Our complex and conflicted attitudes and feelings about mental illness are especially evident when the topic of suicide comes up. Just typing the word makes me uncomfortable. Even how we describe suicide is fraught with hidden meaning that reflects our discomfort: someone has “committed suicide”. Right? Someone committed an act that we simply cannot fathom, one that leaves the survivors completely without any understanding whatsoever. How could someone DO that? It’s as if every suicide is the same as the suicide of the crooked prison warden in The Shawshank Redemption when he looks out the window and sees his fate arrive in the front seat of a State Trooper’s car.

In reality most of the time it’s simply not like that at all. Nothing about it is simple at all.

The outer walls at the periphery of my world have been breeched by suicide twice in the last couple of months.

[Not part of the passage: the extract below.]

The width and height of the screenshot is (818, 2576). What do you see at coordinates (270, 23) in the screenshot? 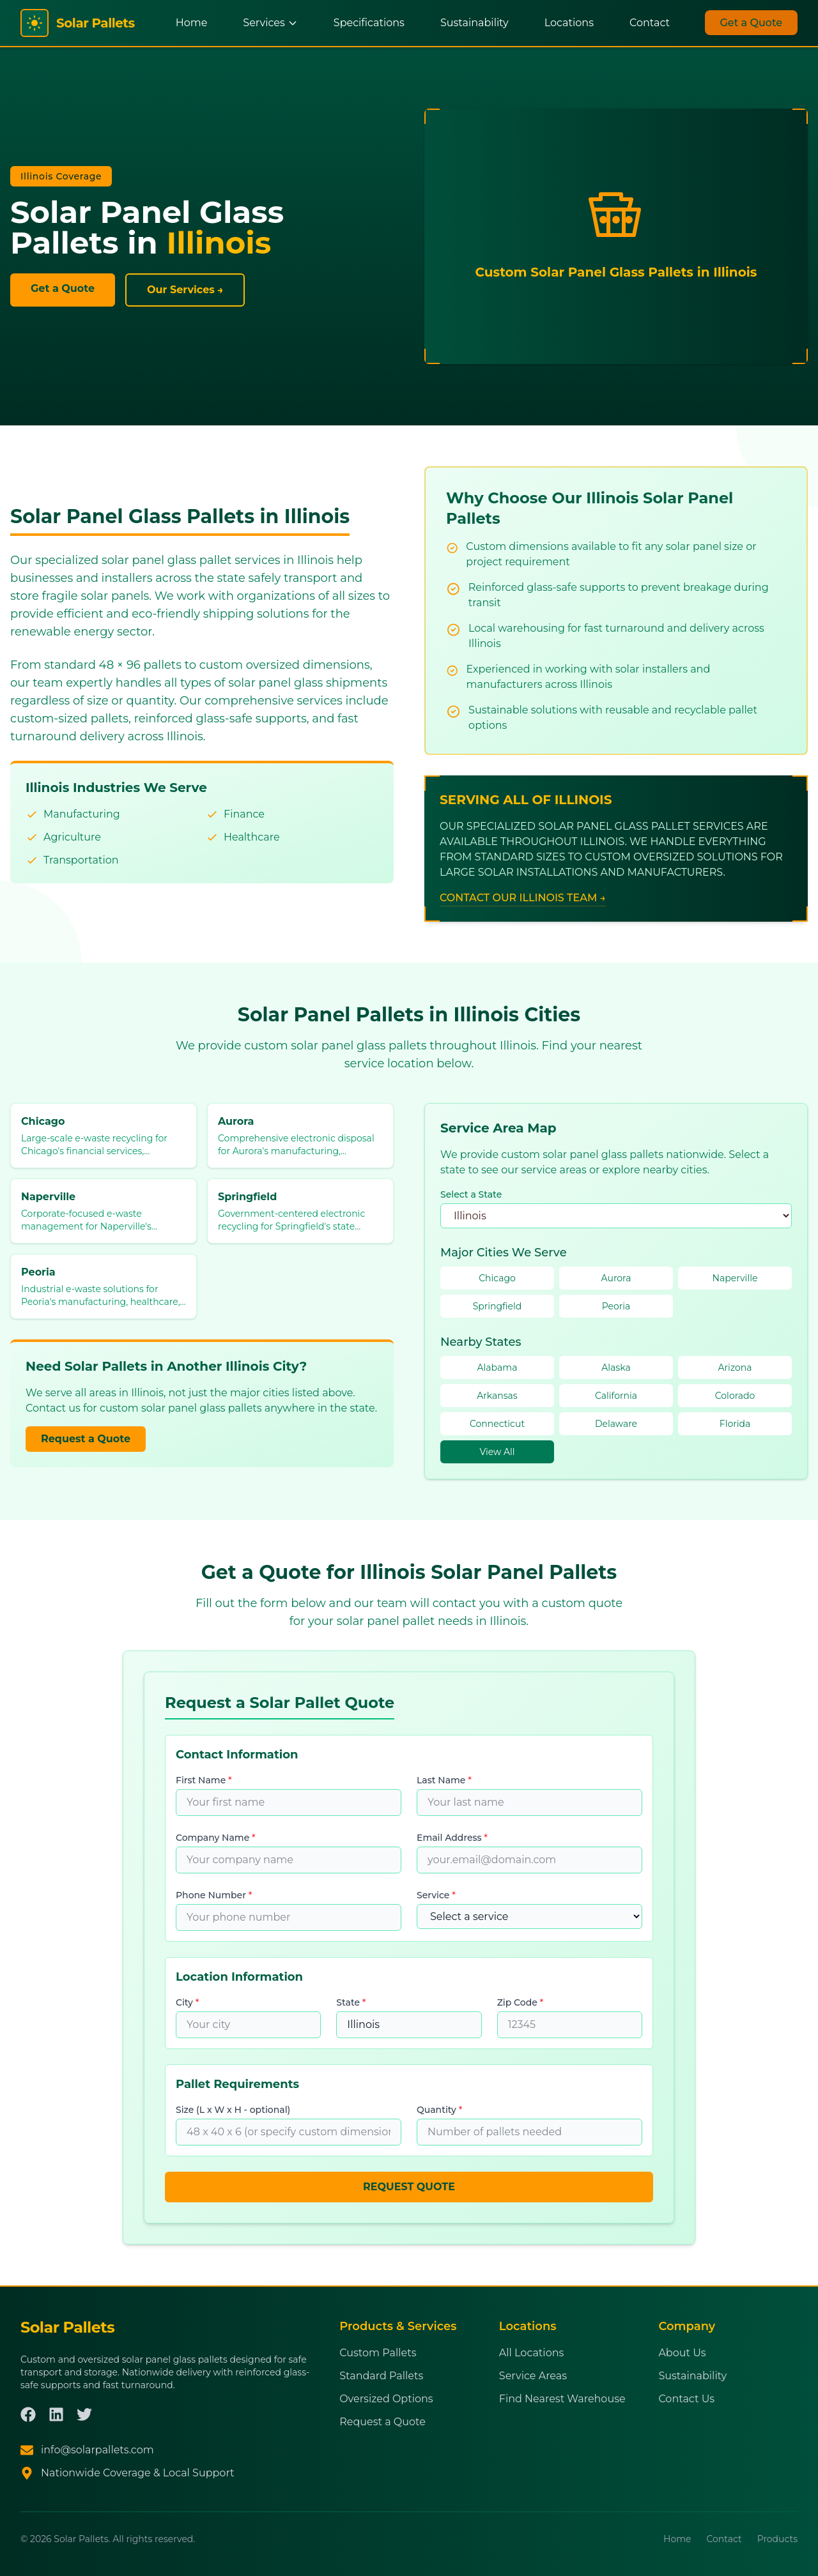
I see `Services` at bounding box center [270, 23].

One of them actually does feel a bit like that prison warden. Frankly, I am too conflicted, too aware of the external circumstances and not enough aware of the internal life of the deceased to offer much right now. The other one, however, just stopped me in my tracks when I heard. The loss was profound.It has also introduced to me a new vocabulary that I truly believe provides a starting line from which we can change how we think about not only suicide, but all of mental illness. A friendly acquaintance lost his wife when she was killed by suicide.

We don’t need to know all of the details of the story. Suffice it to say that in the face of a child’s illness she suffered quietly. Too quietly to be noticed. Perhaps she didn’t realize how badly she was suffering, or maybe she was like so many of us and couldn’t bring herself to see her illness for the life-threatening entity that it was. No one will ever know. What is clear, though, is that this was not anything about commitment. Kidney failure may be cause of death in a diabetic, but it is diabetes that kills him. There is no difference here. The cause of death was suicide. Her disease, her depression is what killed this young woman.

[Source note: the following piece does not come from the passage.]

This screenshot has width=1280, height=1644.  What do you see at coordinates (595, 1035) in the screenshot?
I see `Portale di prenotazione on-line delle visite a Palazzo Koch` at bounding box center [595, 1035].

Each of us has a very few moments in our lifetimes that forever change us. On the second Tuesday of July in 2006, unbeknownst to me, one of those moments was transpiring in a lonely, dark corner. Joyfully, the moment was a beginning, not an ending. Regardless, once learning of the moment I was changed forever. Now I knew. You cannot see any marks from mental illness, no swollen appendage or insulin pump. But it is there all the same, and it must be acknowledged and accorded the same degree of care as any other disease that may take our loved ones from us. Mental illnesses are real, and they can be deadly. There ought not be any conflict or discomfort in treating them.

We may stop losing so many of our loved ones when start to see emotional wellbeing as part of being healthy.